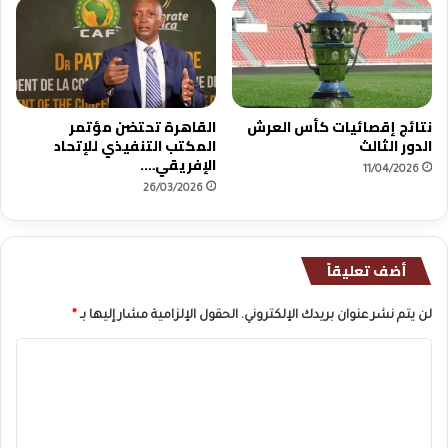
نتائج إقصائيات كأس العرش
القاهرة تحتضن مؤتمر
الدور الثالث
المكتب التنفيذي للإتحاد
الإفريقي….
11/04/2026
26/03/2026
أضف تعليقاً
لن يتم نشر عنوان بريدك الإلكتروني.
الحقول الإلزامية مشار إليها بـ
*
ا
ل
ت
ع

## Task item
Reproduce the material exactly; keep pictures out.

## Output
نتائج إقصائيات كأس العرش
القاهرة تحتضن مؤتمر
الدور الثالث
المكتب التنفيذي للإتحاد
الإفريقي….
11/04/2026
26/03/2026
أضف تعليقاً
لن يتم نشر عنوان بريدك الإلكتروني.
الحقول الإلزامية مشار إليها بـ
*
ا
ل
ت
ع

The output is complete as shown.